Brentjens, MD, PhD: I completely agree, and I'm happy you brought it up. When we ran our first trial, pedantically I think it was like the first time the FDA encountered engineered, or at least retrovirally engineered, T-cells. When we were writing up the trial, we had no idea what dose range [to use]. There was absolutely no guidance. I think there were some T-cell HIV studies that we kind of cited as saying, "well, that's a dose of T-cells that you can make, etc."

It's stunning to me that I literally started working on this a quarter century ago. Now, granted the first approval came, I think back in 2017, but that's still a very long time. That's still almost 2 decades. I think that if you're giving advice to young scientists, my advice to young scientists is don't get discouraged (obviously), but [also] revel in your victories. Revel and remember and retell the story of the first time that you injected this in a mouse model and you came back from vacation 2 weeks later, and it was 10-nothing and you didn't even have to do the statistics. Those types of victories in a wasteland of defeats are what keep you going and what make the time go by very quickly.

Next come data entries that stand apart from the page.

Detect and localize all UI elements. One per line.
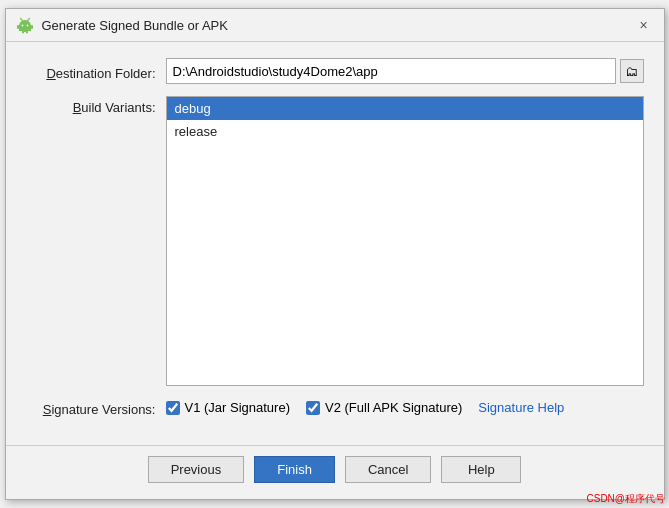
- svg-rect-2: [22, 31, 24, 34]
- list-item[interactable]: release: [167, 120, 643, 143]
- v1-option[interactable]: V1 (Jar Signature): [166, 400, 291, 415]
- title-bar: Generate Signed Bundle or APK ×: [6, 9, 664, 42]
- destination-label: Destination Folder:: [26, 62, 166, 81]
- svg-rect-4: [17, 25, 19, 29]
- signature-options: V1 (Jar Signature) V2 (Full APK Signatur…: [166, 400, 565, 415]
- signature-label: Signature Versions:: [26, 398, 166, 417]
- svg-rect-5: [31, 25, 33, 29]
- svg-point-7: [26, 25, 28, 27]
- dialog-title: Generate Signed Bundle or APK: [42, 18, 228, 33]
- list-item[interactable]: debug: [167, 97, 643, 120]
- footer: Previous Finish Cancel Help: [6, 445, 664, 499]
- svg-rect-3: [26, 31, 28, 34]
- folder-icon: 🗂: [625, 64, 638, 79]
- folder-browse-button[interactable]: 🗂: [620, 59, 644, 83]
- destination-input-wrap: 🗂: [166, 58, 644, 84]
- svg-line-9: [27, 19, 29, 21]
- dialog-content: Destination Folder: 🗂 Build Variants: de…: [6, 42, 664, 445]
- v1-label: V1 (Jar Signature): [185, 400, 291, 415]
- build-variants-label: Build Variants:: [26, 96, 166, 115]
- v1-checkbox[interactable]: [166, 401, 180, 415]
- close-button[interactable]: ×: [634, 15, 654, 35]
- cancel-button[interactable]: Cancel: [345, 456, 431, 483]
- v2-checkbox[interactable]: [306, 401, 320, 415]
- build-variants-row: Build Variants: debug release: [26, 96, 644, 386]
- svg-line-8: [20, 19, 22, 21]
- help-button[interactable]: Help: [441, 456, 521, 483]
- signature-help-link[interactable]: Signature Help: [478, 400, 564, 415]
- svg-point-6: [21, 25, 23, 27]
- finish-button[interactable]: Finish: [254, 456, 335, 483]
- dialog: Generate Signed Bundle or APK × Destinat…: [5, 8, 665, 500]
- title-bar-left: Generate Signed Bundle or APK: [16, 16, 228, 34]
- destination-row: Destination Folder: 🗂: [26, 58, 644, 84]
- svg-rect-1: [19, 26, 31, 31]
- v2-label: V2 (Full APK Signature): [325, 400, 462, 415]
- v2-option[interactable]: V2 (Full APK Signature): [306, 400, 462, 415]
- destination-input[interactable]: [166, 58, 616, 84]
- android-icon: [16, 16, 34, 34]
- previous-button[interactable]: Previous: [148, 456, 245, 483]
- build-variants-list[interactable]: debug release: [166, 96, 644, 386]
- signature-row: Signature Versions: V1 (Jar Signature) V…: [26, 398, 644, 417]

The other thing that I will say, at my age, with my experience, that I've learned is there are going to be rules that we think are in fact rules, when in fact they may not be. For example, I think that the field right now would say that the efficacy of cell therapies correlates to the persistence of the cell product, and also that if you're going to give cell therapy, you have to give lymphodepleting chemotherapy. I just highlight those two. If you live by those rules without knowing that a lot of them are just conjecture you may wind up missing stuff. So always challenge what the field's norms are, especially in a field like cell therapy that is so young. As we talked about earlier we have no rules as far as what a dose of cells means, or what the pharmacology is behind it. We have no idea how important the binder is. We have no idea of how important the signaling domain is. All those things we thought were critically important because we actually didn't have access to all these other things.

Along the same lines, when we started doing this work, we thought the biggest problem was going to be efficient gene transfer into T-cells. That now seems silly, when we routinely get 80% to 90% gene transfer—

Deborah Phippard, PhD: That's only because you solved that one!

Brentjens, MD, PhD: Yeah, we solved that one, and then we started learning much to our dismay about the tumor microenvironment, we learned about regulatory T-cells (which I guess the Nobel Prize was just awarded for)—I mean, we found out all about the biology and the immunobiology of tumors. So you have to remain adaptable. While you can use the rules of the road as guidelines, don't be blind to them, and always have the ability to challenge what the current norms are—not by going down too many rabbit holes—but always be objective to make sure that what we now perceive as critical may, in fact, be a red herring.

This transcript has been edited for clarity.